Postby madcrow » Mon Nov 09, 2009 2:21 pm

Leo Sullivan wrote:I just got back from visiting a few European countries. All of them use new DMUs to some extent.
It must be remembered that they use them on nonelectrified lines where capacity requirements
were too low to require electrification. For this reason, the DMU trains are short and therefore,
the power requirements and emissions are proportional to the loads and so, lower than
locomotive hauled trains doing the same work. They are also state of the art (50+ years
after the RDC). Not that RDCs couldn't be retrofitted. MBTA lines are all lines that in
Europe, would be electrified so, have higher loadings and longer trains than the European
DMU lines so, it is comparing unlikes and, locomotive haulage is probably the best answer here.

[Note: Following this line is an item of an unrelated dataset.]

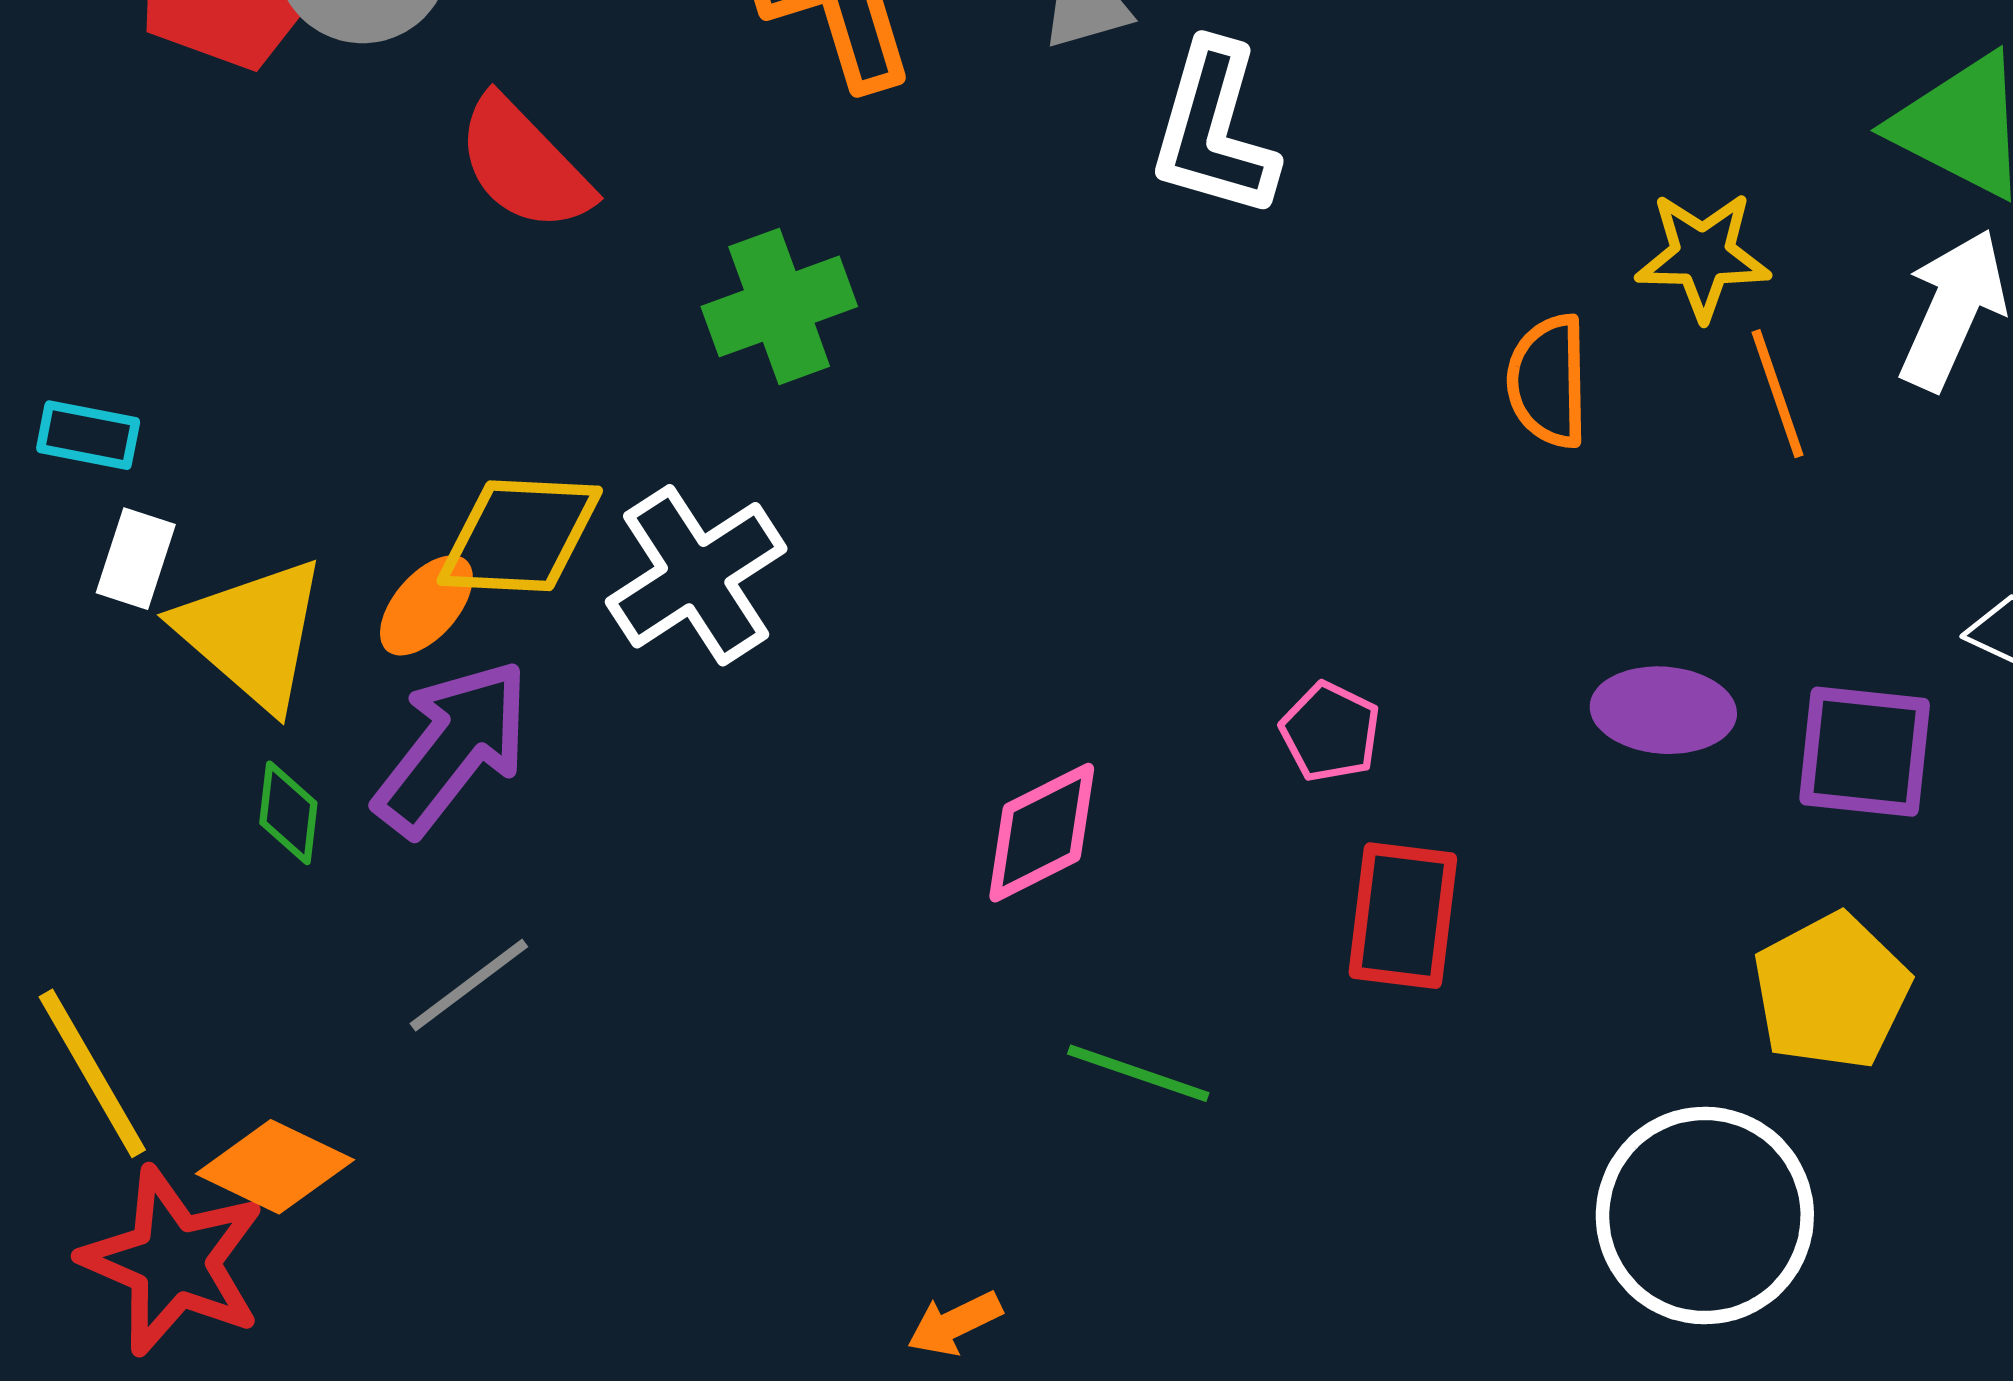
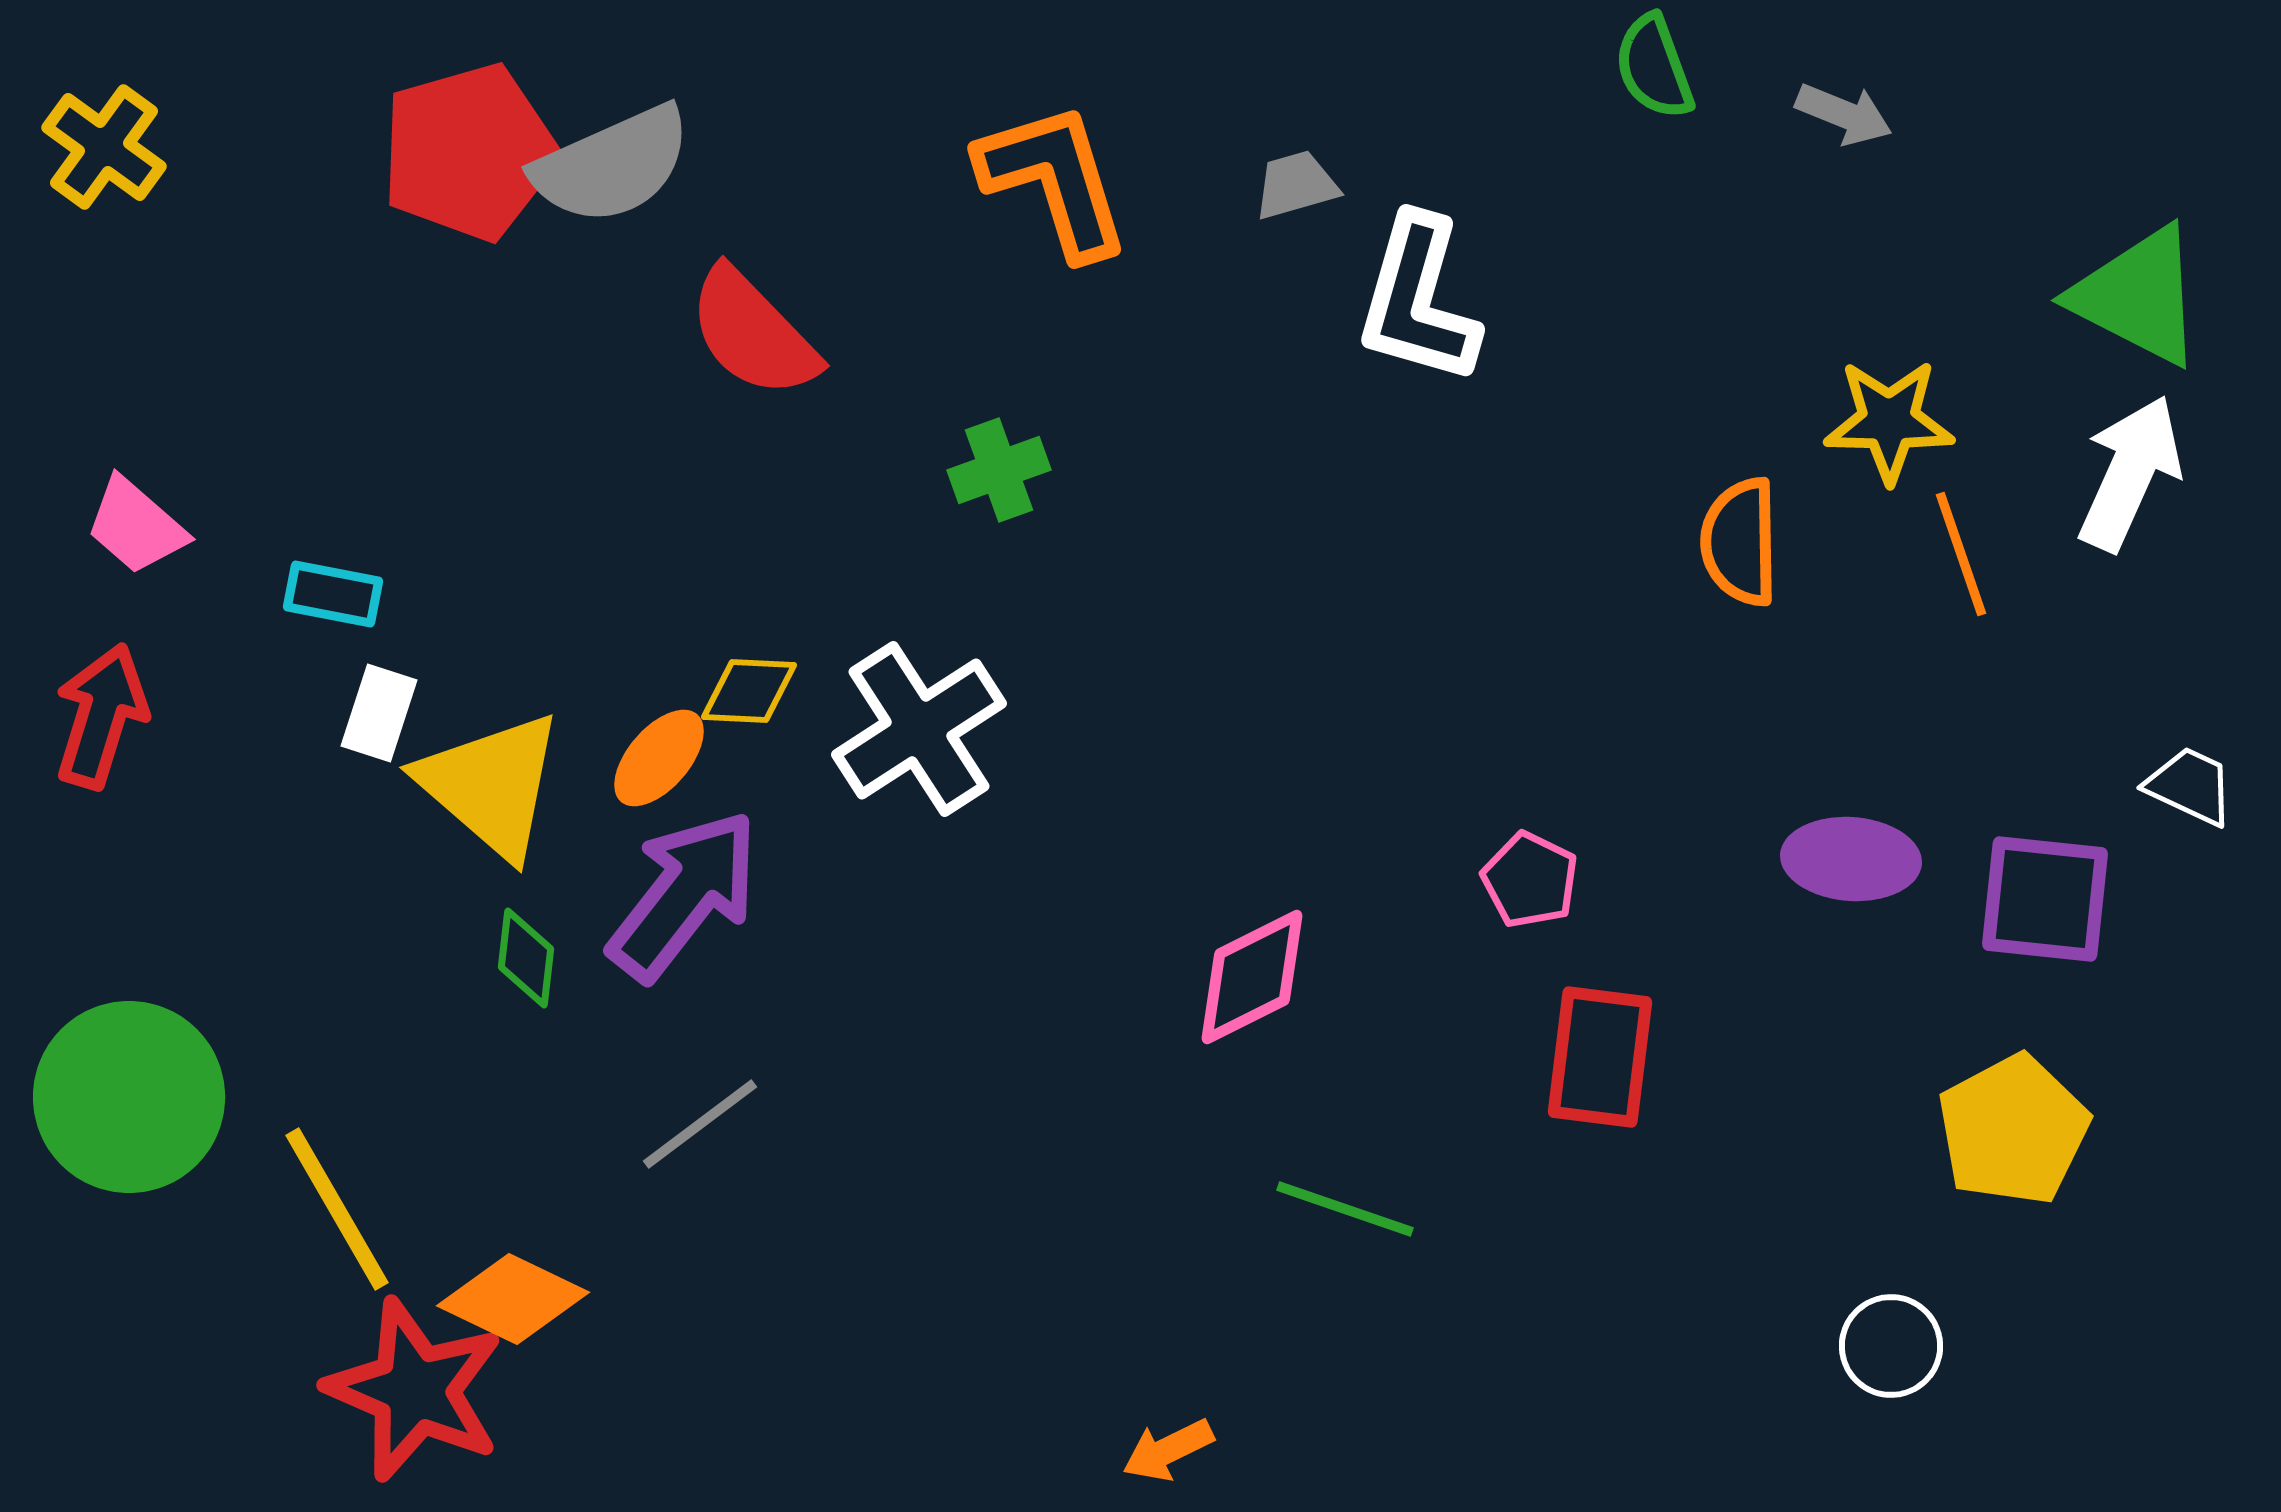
green cross: (779, 306) -> (999, 470), size x0.7
yellow diamond: (520, 536) -> (749, 691), size x0.6
white circle: (1705, 1216) -> (1891, 1346), size x0.5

However, if separate rules for DMU (and EMUs) made them more financially viable, there
might be the possibility of using lines that currently don't meet the traffic requirements
for locomotive hauled train service.
LS

At peak times, most MBTA lines do have much nigher needs than European-style DMUs could service. However, at non-peak times, trains usually run with vastly more capacity than they need. A 1 or 2 car DMU train just might be the tickect for running mid-day trains that have ridership under 100 or so people, rather than running massive 6 to 8 car trains with most of the cars simply blocked off. Having a cheaper-to-run option for off-peak times might even make it more possible to improve off-peak service levels and thus boost off-peak ridership.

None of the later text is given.